## Aim of the exercise
Transcribe the listing word for word.
*** Opening Task data ***
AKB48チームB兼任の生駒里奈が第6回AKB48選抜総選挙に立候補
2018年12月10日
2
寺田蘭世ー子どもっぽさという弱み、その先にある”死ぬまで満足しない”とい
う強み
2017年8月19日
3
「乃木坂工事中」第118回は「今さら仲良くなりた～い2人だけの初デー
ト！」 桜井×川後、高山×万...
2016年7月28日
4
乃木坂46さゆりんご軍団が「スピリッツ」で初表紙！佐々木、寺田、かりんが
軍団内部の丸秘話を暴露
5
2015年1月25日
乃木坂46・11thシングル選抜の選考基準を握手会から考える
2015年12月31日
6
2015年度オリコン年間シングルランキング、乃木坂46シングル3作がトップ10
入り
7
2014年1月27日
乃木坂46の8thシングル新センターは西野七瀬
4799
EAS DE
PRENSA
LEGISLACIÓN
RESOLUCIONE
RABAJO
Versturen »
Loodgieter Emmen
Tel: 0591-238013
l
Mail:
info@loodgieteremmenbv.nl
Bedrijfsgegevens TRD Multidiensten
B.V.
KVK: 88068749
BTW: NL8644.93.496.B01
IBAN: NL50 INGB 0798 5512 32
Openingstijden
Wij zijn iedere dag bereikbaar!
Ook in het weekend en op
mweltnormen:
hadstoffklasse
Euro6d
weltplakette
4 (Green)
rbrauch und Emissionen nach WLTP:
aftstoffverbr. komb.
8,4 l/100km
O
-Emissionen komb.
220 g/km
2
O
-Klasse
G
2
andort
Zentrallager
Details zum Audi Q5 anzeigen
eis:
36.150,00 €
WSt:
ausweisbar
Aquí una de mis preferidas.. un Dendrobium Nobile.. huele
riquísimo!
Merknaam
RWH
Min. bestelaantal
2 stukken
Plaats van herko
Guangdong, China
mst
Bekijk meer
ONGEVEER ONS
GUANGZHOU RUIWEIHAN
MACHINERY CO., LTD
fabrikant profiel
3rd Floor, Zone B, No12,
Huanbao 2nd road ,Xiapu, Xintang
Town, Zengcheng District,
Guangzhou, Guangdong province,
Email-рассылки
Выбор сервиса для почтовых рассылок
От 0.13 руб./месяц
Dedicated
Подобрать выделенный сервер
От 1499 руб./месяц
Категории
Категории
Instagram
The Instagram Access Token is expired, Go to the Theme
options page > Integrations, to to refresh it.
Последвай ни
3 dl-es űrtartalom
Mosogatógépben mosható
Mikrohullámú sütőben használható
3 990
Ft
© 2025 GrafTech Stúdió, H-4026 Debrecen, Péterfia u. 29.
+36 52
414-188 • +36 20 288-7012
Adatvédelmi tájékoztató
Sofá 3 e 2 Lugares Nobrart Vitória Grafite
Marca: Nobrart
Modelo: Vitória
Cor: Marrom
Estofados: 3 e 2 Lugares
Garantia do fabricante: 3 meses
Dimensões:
*** Closing Task data ***
## Answer space
AKB48チームB兼任の生駒里奈が第6回AKB48選抜総選挙に立候補
2018年12月10日
2
寺田蘭世ー子どもっぽさという弱み、その先にある”死ぬまで満足しない”とい
う強み
2017年8月19日
3
「乃木坂工事中」第118回は「今さら仲良くなりた～い2人だけの初デー
ト！」 桜井×川後、高山×万...
2016年7月28日
4
乃木坂46さゆりんご軍団が「スピリッツ」で初表紙！佐々木、寺田、かりんが
軍団内部の丸秘話を暴露
5
2015年1月25日
乃木坂46・11thシングル選抜の選考基準を握手会から考える
2015年12月31日
6
2015年度オリコン年間シングルランキング、乃木坂46シングル3作がトップ10
入り
7
2014年1月27日
乃木坂46の8thシングル新センターは西野七瀬
4799
EAS DE
PRENSA
LEGISLACIÓN
RESOLUCIONE
RABAJO
Versturen »
Loodgieter Emmen
Tel: 0591-238013
l
Mail:
info@loodgieteremmenbv.nl
Bedrijfsgegevens TRD Multidiensten
B.V.
KVK: 88068749
BTW: NL8644.93.496.B01
IBAN: NL50 INGB 0798 5512 32
Openingstijden
Wij zijn iedere dag bereikbaar!
Ook in het weekend en op
mweltnormen:
hadstoffklasse
Euro6d
weltplakette
4 (Green)
rbrauch und Emissionen nach WLTP:
aftstoffverbr. komb.
8,4 l/100km
O
-Emissionen komb.
220 g/km
2
O
-Klasse
G
2
andort
Zentrallager
Details zum Audi Q5 anzeigen
eis:
36.150,00 €
WSt:
ausweisbar
Aquí una de mis preferidas.. un Dendrobium Nobile.. huele
riquísimo!
Merknaam
RWH
Min. bestelaantal
2 stukken
Plaats van herko
Guangdong, China
mst
Bekijk meer
ONGEVEER ONS
GUANGZHOU RUIWEIHAN
MACHINERY CO., LTD
fabrikant profiel
3rd Floor, Zone B, No12,
Huanbao 2nd road ,Xiapu, Xintang
Town, Zengcheng District,
Guangzhou, Guangdong province,
Email-рассылки
Выбор сервиса для почтовых рассылок
От 0.13 руб./месяц
Dedicated
Подобрать выделенный сервер
От 1499 руб./месяц
Категории
Категории
Instagram
The Instagram Access Token is expired, Go to the Theme
options page > Integrations, to to refresh it.
Последвай ни
3 dl-es űrtartalom
Mosogatógépben mosható
Mikrohullámú sütőben használható
3 990
Ft
© 2025 GrafTech Stúdió, H-4026 Debrecen, Péterfia u. 29.
+36 52
414-188 • +36 20 288-7012
Adatvédelmi tájékoztató
Sofá 3 e 2 Lugares Nobrart Vitória Grafite
Marca: Nobrart
Modelo: Vitória
Cor: Marrom
Estofados: 3 e 2 Lugares
Garantia do fabricante: 3 meses
Dimensões:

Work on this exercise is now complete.